Renault est le premier constructeur automobile à avoir ouvert une unité de montage de voitures en Algérie, il y a dix ans, mais son usine est fermée depuis 2020, après la décision du gouvernement algérien de mettre fin au dispositif d’importation des kits SKD-CKD destinés aux unités de montage de voitures dans le pays. «Nous avons décidé de créer une industrie automobile qui doit jouer son rôle de développement du secteur de l’industrie mécanique en Algérie. Pour cela, nous procédons de manière méthodique», a argumenté le ministre.
L’usine Renault est prête pour la reprise de l’activité, mais elle n’a pas encore reçu l’agrément du ministère de l’Industrie. «Nous sommes prêts et impatients de redémarrer et servir les clients au plus vite», a affirmé récemment, Rémi Houillons, Directeur Général Renault Algérie Production (RAP). Ce responsable a souligné que «15 milliards de dinars ont été investis pour la réalisation de l’usine et des travaux de mise en conformité avec la législation en vigueur». Remi Houillons a ajouté que l’engagement de RAP envers «l’innovation est indéniable». «Notre volonté de développer le tissu de fournisseurs et les expertises locales sont fortes. Dotée d’une usine connectée, équipée de nouvelles technologies et d’une unité de recherche et développement, Renault Algérie Production ambitionne d’être un acteur majeur dans la transformation technologique de l’industrie automobile en Algérie», a-t-il assuré.

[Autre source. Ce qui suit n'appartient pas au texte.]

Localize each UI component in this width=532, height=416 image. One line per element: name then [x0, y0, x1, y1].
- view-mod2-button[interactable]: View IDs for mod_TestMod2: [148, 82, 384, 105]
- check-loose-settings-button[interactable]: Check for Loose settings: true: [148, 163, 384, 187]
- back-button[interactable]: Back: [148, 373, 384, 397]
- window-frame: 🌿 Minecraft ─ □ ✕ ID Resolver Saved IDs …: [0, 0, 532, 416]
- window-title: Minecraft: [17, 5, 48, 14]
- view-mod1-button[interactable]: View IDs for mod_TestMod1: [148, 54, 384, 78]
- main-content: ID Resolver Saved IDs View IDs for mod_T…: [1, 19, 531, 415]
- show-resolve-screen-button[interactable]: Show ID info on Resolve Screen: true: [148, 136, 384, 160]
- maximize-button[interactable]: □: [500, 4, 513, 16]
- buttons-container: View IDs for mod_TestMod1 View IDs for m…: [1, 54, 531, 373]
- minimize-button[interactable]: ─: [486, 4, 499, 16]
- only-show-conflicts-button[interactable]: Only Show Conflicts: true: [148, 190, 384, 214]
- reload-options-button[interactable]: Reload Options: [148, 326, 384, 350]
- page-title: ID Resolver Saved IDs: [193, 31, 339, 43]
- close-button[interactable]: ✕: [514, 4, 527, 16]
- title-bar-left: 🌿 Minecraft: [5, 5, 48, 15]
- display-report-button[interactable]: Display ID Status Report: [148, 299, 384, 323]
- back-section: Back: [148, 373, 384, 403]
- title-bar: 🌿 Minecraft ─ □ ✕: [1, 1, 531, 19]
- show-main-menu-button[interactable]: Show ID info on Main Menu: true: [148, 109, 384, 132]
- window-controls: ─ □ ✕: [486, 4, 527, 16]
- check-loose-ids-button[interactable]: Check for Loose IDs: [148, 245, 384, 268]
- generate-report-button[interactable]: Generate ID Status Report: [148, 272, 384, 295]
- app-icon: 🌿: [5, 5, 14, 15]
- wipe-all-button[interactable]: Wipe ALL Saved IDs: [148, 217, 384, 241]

L’usine Renault d’Oued Tlélat avait repris partiellement ses activités, en juin 2021 et en septembre dernier, cependant la production s’est de nouveau arrêtée. Le cahier des charges relatif à l’industrie automobile a été révisé pour promouvoir le développement de l’industrie locale et encourager la production nationale. Renault Algérie a pu reprendre ses activités en bénéficiant du déblocage d’un stock équivalent à 3.000 voitures sous forme de kits.

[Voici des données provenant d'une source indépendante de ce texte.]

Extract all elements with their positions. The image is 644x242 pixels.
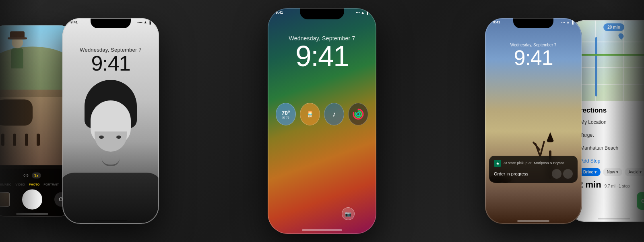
home-indicator-4 bbox=[517, 220, 549, 222]
time-indicator-3: 9:41 bbox=[276, 10, 283, 15]
notification-status: Order in progress bbox=[494, 171, 528, 176]
map-time-badge: 20 min bbox=[603, 23, 624, 31]
avoid-label: Avoid ▾ bbox=[629, 170, 642, 174]
lockscreen2-time: 9:41 bbox=[62, 53, 159, 74]
signal-icons-4: ▪▪▪ ▲ ▐ bbox=[561, 20, 574, 24]
camera-shortcut[interactable]: 📷 bbox=[342, 207, 355, 220]
stop-label-location: My Location bbox=[580, 119, 607, 125]
svg-point-2 bbox=[357, 113, 360, 116]
signal-icon-2: ▪▪▪▪ bbox=[137, 20, 142, 24]
scene: 0.5 1x CINEMATIC VIDEO PHOTO PORTRAIT PR… bbox=[0, 0, 644, 242]
stop-manhattan: Manhattan Beach bbox=[573, 145, 644, 151]
avoid-button[interactable]: Avoid ▾ bbox=[625, 168, 644, 176]
stop-label-add[interactable]: Add Stop bbox=[580, 158, 600, 164]
status-bar-4: 9:41 ▪▪▪ ▲ ▐ bbox=[493, 20, 574, 24]
svg-point-1 bbox=[355, 111, 361, 117]
signal-icons-3: ▪▪▪ ▲ ▐ bbox=[356, 10, 368, 15]
lockscreen3-time: 9:41 bbox=[268, 42, 376, 71]
phone-lockscreen-bw: Wednesday, September 7 9:41 9:41 ▪▪▪▪ ▲ … bbox=[62, 18, 159, 224]
mode-cinematic[interactable]: CINEMATIC bbox=[0, 182, 11, 186]
desert-screen: Wednesday, September 7 9:41 ★ At store p… bbox=[485, 18, 582, 224]
lockscreen3-datetime: Wednesday, September 7 9:41 bbox=[268, 35, 376, 71]
wifi-icon-2: ▲ bbox=[144, 20, 147, 24]
wifi-icon-4: ▲ bbox=[566, 20, 570, 24]
weather-widget[interactable]: 70° 57 75 bbox=[276, 103, 296, 125]
color-screen: Wednesday, September 7 9:41 70° 57 75 🌅 … bbox=[268, 8, 376, 234]
lockscreen4-time: 9:41 bbox=[485, 47, 582, 68]
starbucks-notification: ★ At store pickup at Mariposa & Bryant O… bbox=[489, 156, 578, 183]
starbucks-icon: ★ bbox=[494, 160, 501, 167]
stop-target: Target bbox=[573, 132, 644, 138]
transport-row: 🚗 Drive ▾ Now ▾ Avoid ▾ bbox=[573, 168, 644, 176]
home-indicator-2 bbox=[95, 220, 127, 221]
signal-icon-3: ▪▪▪ bbox=[356, 10, 360, 15]
lockscreen2-datetime: Wednesday, September 7 9:41 bbox=[62, 47, 159, 74]
bw-screen: Wednesday, September 7 9:41 9:41 ▪▪▪▪ ▲ … bbox=[62, 18, 159, 224]
zoom-05[interactable]: 0.5 bbox=[23, 173, 29, 177]
time-indicator-4: 9:41 bbox=[493, 20, 500, 24]
notification-app: At store pickup at bbox=[504, 161, 532, 165]
zoom-1x[interactable]: 1x bbox=[32, 172, 41, 178]
now-button[interactable]: Now ▾ bbox=[603, 168, 622, 176]
uv-widget[interactable]: 🌅 UV bbox=[300, 103, 320, 125]
directions-title: Directions bbox=[573, 106, 644, 115]
widgets-row: 70° 57 75 🌅 UV ♪ bbox=[268, 103, 376, 125]
battery-icon-2: ▐ bbox=[149, 20, 151, 24]
status-bar-3: 9:41 ▪▪▪ ▲ ▐ bbox=[276, 10, 368, 15]
shutter-button[interactable] bbox=[22, 189, 42, 209]
phone-lockscreen-color: Wednesday, September 7 9:41 70° 57 75 🌅 … bbox=[268, 8, 376, 234]
notification-location: Mariposa & Bryant bbox=[534, 161, 564, 165]
now-label: Now ▾ bbox=[607, 170, 618, 174]
distance-value: 9.7 mi · 1 stop bbox=[605, 184, 630, 188]
mode-photo[interactable]: PHOTO bbox=[29, 182, 40, 186]
battery-icon-4: ▐ bbox=[571, 20, 574, 24]
go-button[interactable]: GO bbox=[637, 192, 644, 210]
photo-thumbnail[interactable] bbox=[0, 192, 10, 207]
status-bar-2: 9:41 ▪▪▪▪ ▲ ▐ bbox=[70, 20, 151, 24]
stop-label-manhattan: Manhattan Beach bbox=[580, 145, 618, 151]
phone-lockscreen-desert: Wednesday, September 7 9:41 ★ At store p… bbox=[485, 18, 582, 224]
wifi-icon-3: ▲ bbox=[361, 10, 365, 15]
stop-label-target: Target bbox=[580, 132, 594, 138]
signal-icons-2: ▪▪▪▪ ▲ ▐ bbox=[137, 20, 151, 24]
mode-video[interactable]: VIDEO bbox=[15, 182, 25, 186]
duration-row: 32 min 9.7 mi · 1 stop bbox=[573, 179, 644, 190]
mode-portrait[interactable]: PORTRAIT bbox=[43, 182, 59, 186]
music-widget[interactable]: ♪ bbox=[324, 103, 344, 125]
lockscreen4-datetime: Wednesday, September 7 9:41 bbox=[485, 43, 582, 68]
time-indicator-2: 9:41 bbox=[70, 20, 78, 24]
signal-icon-4: ▪▪▪ bbox=[561, 20, 565, 24]
rings-widget[interactable] bbox=[348, 103, 368, 125]
map-route bbox=[595, 37, 597, 96]
map-route-h bbox=[577, 54, 644, 56]
battery-icon-3: ▐ bbox=[366, 10, 368, 15]
home-indicator-3 bbox=[302, 229, 342, 231]
home-indicator bbox=[16, 213, 48, 215]
stop-add[interactable]: Add Stop bbox=[573, 158, 644, 164]
camera-modes: CINEMATIC VIDEO PHOTO PORTRAIT PRO bbox=[0, 182, 69, 186]
stop-my-location: My Location bbox=[573, 119, 644, 125]
drive-label: Drive ▾ bbox=[583, 170, 597, 174]
home-indicator-5 bbox=[598, 218, 630, 219]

Renault, comme d’autres constructeurs automobiles, est obligée de se conformer à la réglementation algérienne concernant l’importation et la fabrication de véhicules alors que le groupe public algérien Madar Holding avait repris la participation de 34% détenue par SNVI dans la société RAP. Ce changement dans l’actionnariat est intervenu dans un contexte marqué par des décisions prises par le gouvernement visant à faire baisser la facture d’importation des kits CKD/SKD destinés au montage des voitures touristiques, ainsi qu’à la fabrication des produits électroménagers, électroniques et de la téléphonie mobile.
Les marques françaises, Peugeot et Renault, ont obtenu l’agrément pour importer des voitures et approvisionner le marché algérien.